You bet they do. I heard just the other day that there are more lines of programming code that go into a hybrid car than a fighter jet. The algorithms that determine when to run the electric motor are always trying to make the gas motor as efficient as possible at any road speed. Between the ignition timing cam timing fuel timing and transmission shift points or cvt ratio, everything an automobile computer does is to maximize time in that "sweet spot" or make the "sweet spot" bigger. That's part of the reason that cars all went drive by wire. You use the gas pedal to tell it what you want and the car decides the best way to do it for you. 

At least that's the idea.

Just heard the other day new Buicks will have a system where a small battery will dump power into the alternator and use it at highway cruise to help the gas motor out. Like an inexpensive hybrid drive using a system that was basically already there.


----------



## Salty9 (Jul 13, 2009)

DanGT86 said:


> Just heard the other day new Buicks will have a system where a small battery will dump power into the alternator and use it at highway cruise to help the gas motor out. Like an inexpensive hybrid drive using a system that was basically already there.
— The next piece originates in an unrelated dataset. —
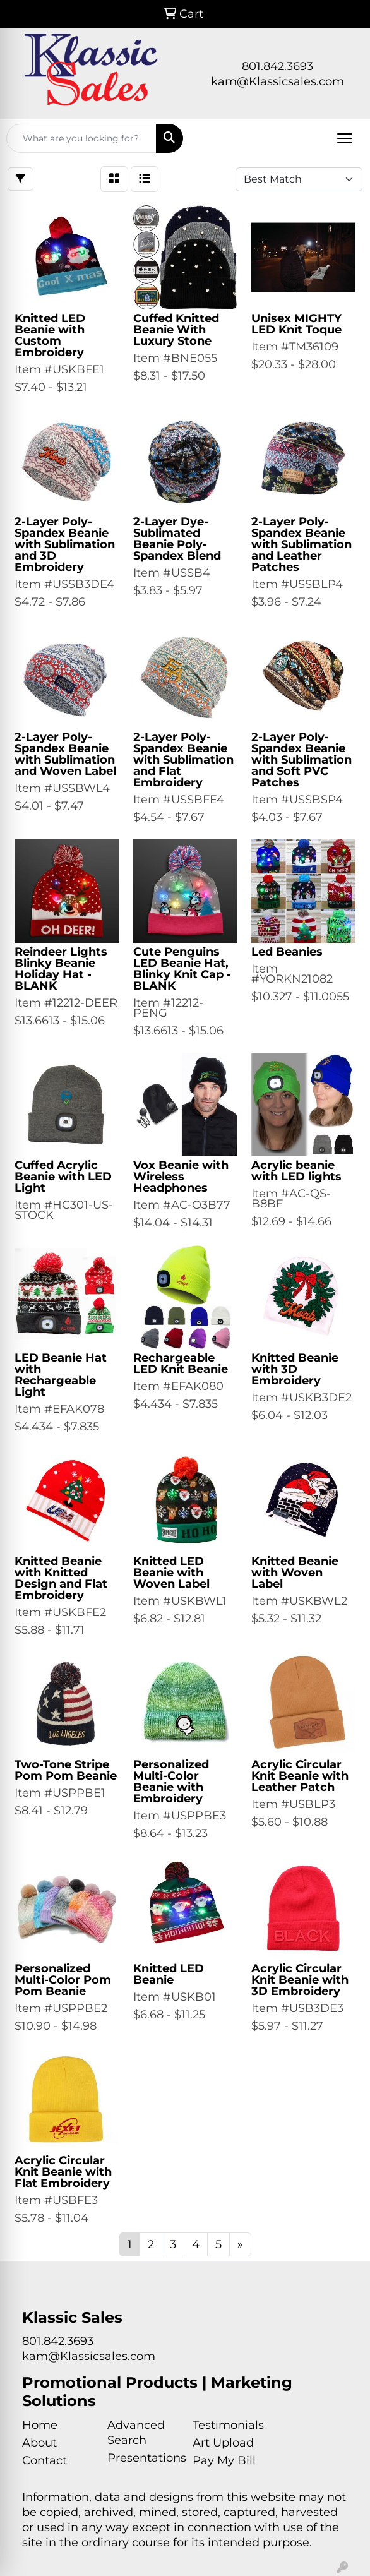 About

GM (and other mfrs) have had a similar system since 2007. It's called a belt driven alternator starter (BAS). I've read that it is capable of up to 15 HP.


----------



## DanGT86 (Jan 1, 2011)

I think its a pretty clever idea. I would imagine the small battery pack would run out of juice eventually and you would be back to having ICE gas mileage. Its just nice to see any significant innovation towards fuel economy. There was a period of years where the major auto manufacturers were just making everything faster rather than more fuel efficient. 

They got really good at giving us 300hp family commuter sedans but we were supposed to be excited about 30mpg economy cars when we had those 30years ago?


----------